• [Work instructions]:
Each entry must be restated exactly as it appears.

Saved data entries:
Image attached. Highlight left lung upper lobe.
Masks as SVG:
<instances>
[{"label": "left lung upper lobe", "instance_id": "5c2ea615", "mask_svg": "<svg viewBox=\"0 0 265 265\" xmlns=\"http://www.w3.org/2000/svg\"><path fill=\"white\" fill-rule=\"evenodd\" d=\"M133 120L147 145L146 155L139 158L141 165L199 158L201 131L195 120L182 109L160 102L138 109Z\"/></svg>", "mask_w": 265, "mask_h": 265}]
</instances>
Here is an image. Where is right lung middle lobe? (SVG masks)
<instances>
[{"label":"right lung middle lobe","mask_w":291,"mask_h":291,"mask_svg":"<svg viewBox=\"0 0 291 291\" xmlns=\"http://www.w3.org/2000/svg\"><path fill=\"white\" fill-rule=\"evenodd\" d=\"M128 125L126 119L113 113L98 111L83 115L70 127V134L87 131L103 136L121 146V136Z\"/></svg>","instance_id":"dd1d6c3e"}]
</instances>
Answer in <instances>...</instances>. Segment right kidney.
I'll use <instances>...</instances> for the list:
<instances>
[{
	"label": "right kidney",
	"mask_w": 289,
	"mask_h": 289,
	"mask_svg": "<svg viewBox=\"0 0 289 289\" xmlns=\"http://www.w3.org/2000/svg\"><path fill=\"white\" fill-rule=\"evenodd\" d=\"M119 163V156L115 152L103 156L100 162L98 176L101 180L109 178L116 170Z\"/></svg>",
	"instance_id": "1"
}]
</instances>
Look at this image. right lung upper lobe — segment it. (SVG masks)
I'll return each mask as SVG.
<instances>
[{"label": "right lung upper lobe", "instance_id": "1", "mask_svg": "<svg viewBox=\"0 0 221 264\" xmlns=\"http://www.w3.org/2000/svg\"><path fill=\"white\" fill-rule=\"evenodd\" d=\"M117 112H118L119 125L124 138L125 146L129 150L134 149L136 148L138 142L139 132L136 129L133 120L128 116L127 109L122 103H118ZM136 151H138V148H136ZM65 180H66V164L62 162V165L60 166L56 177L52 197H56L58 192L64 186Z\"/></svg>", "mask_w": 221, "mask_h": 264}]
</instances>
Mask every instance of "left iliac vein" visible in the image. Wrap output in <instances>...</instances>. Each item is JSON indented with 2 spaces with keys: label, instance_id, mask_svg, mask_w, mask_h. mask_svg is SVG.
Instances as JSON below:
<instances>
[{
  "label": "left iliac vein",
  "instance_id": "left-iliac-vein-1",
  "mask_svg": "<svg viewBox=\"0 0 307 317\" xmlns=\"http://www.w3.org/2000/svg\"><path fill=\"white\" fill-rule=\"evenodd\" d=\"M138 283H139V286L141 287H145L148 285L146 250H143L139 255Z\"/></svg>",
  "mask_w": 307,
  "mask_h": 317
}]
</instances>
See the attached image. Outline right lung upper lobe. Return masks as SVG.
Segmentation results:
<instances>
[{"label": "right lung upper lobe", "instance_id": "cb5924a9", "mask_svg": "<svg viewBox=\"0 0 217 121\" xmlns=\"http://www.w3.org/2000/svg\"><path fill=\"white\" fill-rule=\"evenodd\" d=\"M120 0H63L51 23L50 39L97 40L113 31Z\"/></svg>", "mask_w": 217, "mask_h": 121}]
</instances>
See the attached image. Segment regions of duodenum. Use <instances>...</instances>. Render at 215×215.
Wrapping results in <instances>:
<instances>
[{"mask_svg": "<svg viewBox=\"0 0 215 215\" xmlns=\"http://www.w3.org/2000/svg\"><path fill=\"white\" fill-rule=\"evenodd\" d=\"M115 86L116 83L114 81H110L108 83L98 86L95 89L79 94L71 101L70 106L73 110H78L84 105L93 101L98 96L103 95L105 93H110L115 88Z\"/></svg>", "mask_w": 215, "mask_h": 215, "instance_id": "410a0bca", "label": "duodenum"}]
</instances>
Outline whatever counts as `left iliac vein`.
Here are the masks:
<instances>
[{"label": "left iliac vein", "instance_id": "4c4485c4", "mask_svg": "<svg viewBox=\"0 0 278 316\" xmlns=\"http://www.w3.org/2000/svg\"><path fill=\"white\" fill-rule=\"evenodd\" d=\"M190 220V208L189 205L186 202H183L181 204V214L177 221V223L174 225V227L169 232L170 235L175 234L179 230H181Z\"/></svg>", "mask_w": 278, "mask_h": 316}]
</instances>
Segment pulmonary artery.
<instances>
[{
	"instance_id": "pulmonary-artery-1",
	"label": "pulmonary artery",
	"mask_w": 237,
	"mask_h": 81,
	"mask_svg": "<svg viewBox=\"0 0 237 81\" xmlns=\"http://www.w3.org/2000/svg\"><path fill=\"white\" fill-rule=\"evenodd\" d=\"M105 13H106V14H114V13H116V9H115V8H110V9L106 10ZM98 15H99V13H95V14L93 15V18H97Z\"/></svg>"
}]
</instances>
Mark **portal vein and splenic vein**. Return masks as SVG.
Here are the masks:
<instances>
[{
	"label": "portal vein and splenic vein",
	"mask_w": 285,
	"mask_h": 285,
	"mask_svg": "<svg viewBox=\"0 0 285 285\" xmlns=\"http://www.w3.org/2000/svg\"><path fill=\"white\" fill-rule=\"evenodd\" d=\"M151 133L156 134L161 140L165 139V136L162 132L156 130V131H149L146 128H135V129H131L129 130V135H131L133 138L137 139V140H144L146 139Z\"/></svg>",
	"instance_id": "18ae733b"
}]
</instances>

• [Response area]:
Image attached. Highlight left lung upper lobe.
Masks as SVG:
<instances>
[{"label": "left lung upper lobe", "instance_id": "5c2ea615", "mask_svg": "<svg viewBox=\"0 0 265 265\" xmlns=\"http://www.w3.org/2000/svg\"><path fill=\"white\" fill-rule=\"evenodd\" d=\"M133 120L147 145L146 155L139 158L141 165L199 158L201 131L195 120L182 109L160 102L138 109Z\"/></svg>", "mask_w": 265, "mask_h": 265}]
</instances>
Here is an image. Where is right lung middle lobe? (SVG masks)
<instances>
[{"label":"right lung middle lobe","mask_w":291,"mask_h":291,"mask_svg":"<svg viewBox=\"0 0 291 291\" xmlns=\"http://www.w3.org/2000/svg\"><path fill=\"white\" fill-rule=\"evenodd\" d=\"M128 125L126 119L113 113L98 111L83 115L70 127V134L87 131L103 136L121 146V136Z\"/></svg>","instance_id":"dd1d6c3e"}]
</instances>
Answer in <instances>...</instances>. Segment right kidney.
I'll use <instances>...</instances> for the list:
<instances>
[{
	"label": "right kidney",
	"mask_w": 289,
	"mask_h": 289,
	"mask_svg": "<svg viewBox=\"0 0 289 289\" xmlns=\"http://www.w3.org/2000/svg\"><path fill=\"white\" fill-rule=\"evenodd\" d=\"M119 163V156L115 152L103 156L100 162L98 176L101 180L109 178L116 170Z\"/></svg>",
	"instance_id": "1"
}]
</instances>
Look at this image. right lung upper lobe — segment it. (SVG masks)
I'll return each mask as SVG.
<instances>
[{"label": "right lung upper lobe", "instance_id": "1", "mask_svg": "<svg viewBox=\"0 0 221 264\" xmlns=\"http://www.w3.org/2000/svg\"><path fill=\"white\" fill-rule=\"evenodd\" d=\"M117 112H118L119 125L124 138L125 146L129 150L134 149L136 148L138 142L139 132L136 129L133 120L128 116L127 109L122 103H118ZM136 151H138V148H136ZM65 180H66V164L62 162V165L60 166L56 177L52 197H56L58 192L64 186Z\"/></svg>", "mask_w": 221, "mask_h": 264}]
</instances>
Mask every instance of "left iliac vein" visible in the image. Wrap output in <instances>...</instances>. Each item is JSON indented with 2 spaces with keys: label, instance_id, mask_svg, mask_w, mask_h. mask_svg is SVG.
Instances as JSON below:
<instances>
[{
  "label": "left iliac vein",
  "instance_id": "left-iliac-vein-1",
  "mask_svg": "<svg viewBox=\"0 0 307 317\" xmlns=\"http://www.w3.org/2000/svg\"><path fill=\"white\" fill-rule=\"evenodd\" d=\"M138 283H139V286L141 287H145L148 285L146 250H143L139 255Z\"/></svg>",
  "mask_w": 307,
  "mask_h": 317
}]
</instances>
See the attached image. Outline right lung upper lobe. Return masks as SVG.
Segmentation results:
<instances>
[{"label": "right lung upper lobe", "instance_id": "cb5924a9", "mask_svg": "<svg viewBox=\"0 0 217 121\" xmlns=\"http://www.w3.org/2000/svg\"><path fill=\"white\" fill-rule=\"evenodd\" d=\"M120 0H63L51 23L50 39L97 40L113 31Z\"/></svg>", "mask_w": 217, "mask_h": 121}]
</instances>
See the attached image. Segment regions of duodenum. Use <instances>...</instances>. Render at 215×215.
Wrapping results in <instances>:
<instances>
[{"mask_svg": "<svg viewBox=\"0 0 215 215\" xmlns=\"http://www.w3.org/2000/svg\"><path fill=\"white\" fill-rule=\"evenodd\" d=\"M115 86L116 83L114 81H110L108 83L98 86L95 89L79 94L71 101L70 106L73 110H78L84 105L93 101L98 96L103 95L105 93H110L115 88Z\"/></svg>", "mask_w": 215, "mask_h": 215, "instance_id": "410a0bca", "label": "duodenum"}]
</instances>
Outline whatever counts as `left iliac vein`.
Here are the masks:
<instances>
[{"label": "left iliac vein", "instance_id": "4c4485c4", "mask_svg": "<svg viewBox=\"0 0 278 316\" xmlns=\"http://www.w3.org/2000/svg\"><path fill=\"white\" fill-rule=\"evenodd\" d=\"M190 220V208L189 205L186 202H183L181 204V214L177 221V223L174 225V227L169 232L170 235L175 234L179 230H181Z\"/></svg>", "mask_w": 278, "mask_h": 316}]
</instances>
Segment pulmonary artery.
<instances>
[{
	"instance_id": "pulmonary-artery-1",
	"label": "pulmonary artery",
	"mask_w": 237,
	"mask_h": 81,
	"mask_svg": "<svg viewBox=\"0 0 237 81\" xmlns=\"http://www.w3.org/2000/svg\"><path fill=\"white\" fill-rule=\"evenodd\" d=\"M105 13H106V14H114V13H116V9H115V8H110V9L106 10ZM98 15H99V13H95V14L93 15V18H97Z\"/></svg>"
}]
</instances>
Mark **portal vein and splenic vein**. Return masks as SVG.
Here are the masks:
<instances>
[{
	"label": "portal vein and splenic vein",
	"mask_w": 285,
	"mask_h": 285,
	"mask_svg": "<svg viewBox=\"0 0 285 285\" xmlns=\"http://www.w3.org/2000/svg\"><path fill=\"white\" fill-rule=\"evenodd\" d=\"M151 133L156 134L161 140L165 139V136L162 132L156 130V131H149L146 128H135V129H131L129 130V135H131L133 138L137 139V140H144L146 139Z\"/></svg>",
	"instance_id": "18ae733b"
}]
</instances>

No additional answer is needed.